Stored data entries
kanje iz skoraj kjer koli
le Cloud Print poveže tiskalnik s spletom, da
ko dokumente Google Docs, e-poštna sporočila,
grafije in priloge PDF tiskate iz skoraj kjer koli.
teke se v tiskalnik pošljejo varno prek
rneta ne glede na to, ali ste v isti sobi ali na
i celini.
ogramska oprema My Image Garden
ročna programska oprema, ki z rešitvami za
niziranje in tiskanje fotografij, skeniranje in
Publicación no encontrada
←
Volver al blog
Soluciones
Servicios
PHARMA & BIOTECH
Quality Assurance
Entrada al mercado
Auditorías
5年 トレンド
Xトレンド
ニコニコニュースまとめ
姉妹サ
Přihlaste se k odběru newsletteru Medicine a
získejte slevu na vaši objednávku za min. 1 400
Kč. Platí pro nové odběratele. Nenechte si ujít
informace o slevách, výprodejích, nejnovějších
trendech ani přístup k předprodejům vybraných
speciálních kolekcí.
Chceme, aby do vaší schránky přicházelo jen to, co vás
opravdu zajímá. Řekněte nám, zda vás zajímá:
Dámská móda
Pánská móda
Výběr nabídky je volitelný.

--

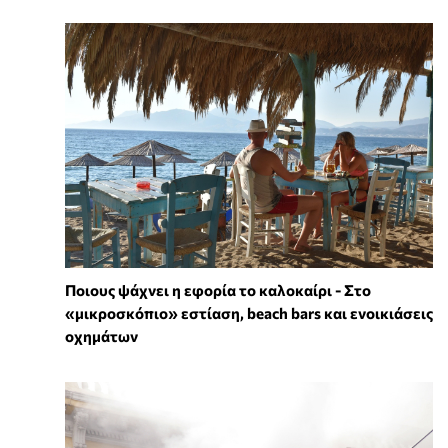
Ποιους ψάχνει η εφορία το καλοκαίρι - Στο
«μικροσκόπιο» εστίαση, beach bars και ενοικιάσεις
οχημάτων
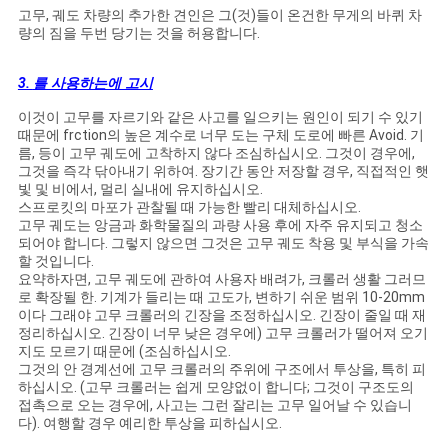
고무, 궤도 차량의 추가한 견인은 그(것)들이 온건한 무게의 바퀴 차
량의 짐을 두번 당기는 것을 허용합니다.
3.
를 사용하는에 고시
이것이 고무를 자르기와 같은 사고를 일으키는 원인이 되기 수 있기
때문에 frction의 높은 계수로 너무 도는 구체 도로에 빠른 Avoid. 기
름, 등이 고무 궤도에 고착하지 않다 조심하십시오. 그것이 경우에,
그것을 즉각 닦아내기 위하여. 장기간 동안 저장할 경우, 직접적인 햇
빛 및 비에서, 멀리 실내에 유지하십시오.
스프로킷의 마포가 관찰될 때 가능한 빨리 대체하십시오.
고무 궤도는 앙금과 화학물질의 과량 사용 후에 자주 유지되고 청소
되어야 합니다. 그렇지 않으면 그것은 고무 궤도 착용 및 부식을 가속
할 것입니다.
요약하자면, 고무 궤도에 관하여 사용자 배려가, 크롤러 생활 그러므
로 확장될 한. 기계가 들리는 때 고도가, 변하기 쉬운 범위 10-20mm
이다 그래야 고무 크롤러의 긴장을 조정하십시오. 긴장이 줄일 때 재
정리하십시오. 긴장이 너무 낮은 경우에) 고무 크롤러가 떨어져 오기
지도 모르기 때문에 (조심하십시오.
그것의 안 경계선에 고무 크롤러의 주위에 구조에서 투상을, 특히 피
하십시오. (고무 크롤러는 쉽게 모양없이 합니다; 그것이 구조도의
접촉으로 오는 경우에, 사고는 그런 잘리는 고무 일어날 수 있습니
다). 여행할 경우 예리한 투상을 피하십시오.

TASK DETAILS
From the records above, copy out the line with "niziranje in tiskanje", the line with "speciálních kolekcí.", and every line between them, word for word.

EXERCISE OUTPUT
niziranje in tiskanje fotografij, skeniranje in
Publicación no encontrada
←
Volver al blog
Soluciones
Servicios
PHARMA & BIOTECH
Quality Assurance
Entrada al mercado
Auditorías
5年 トレンド
Xトレンド
ニコニコニュースまとめ
姉妹サ
Přihlaste se k odběru newsletteru Medicine a
získejte slevu na vaši objednávku za min. 1 400
Kč. Platí pro nové odběratele. Nenechte si ujít
informace o slevách, výprodejích, nejnovějších
trendech ani přístup k předprodejům vybraných
speciálních kolekcí.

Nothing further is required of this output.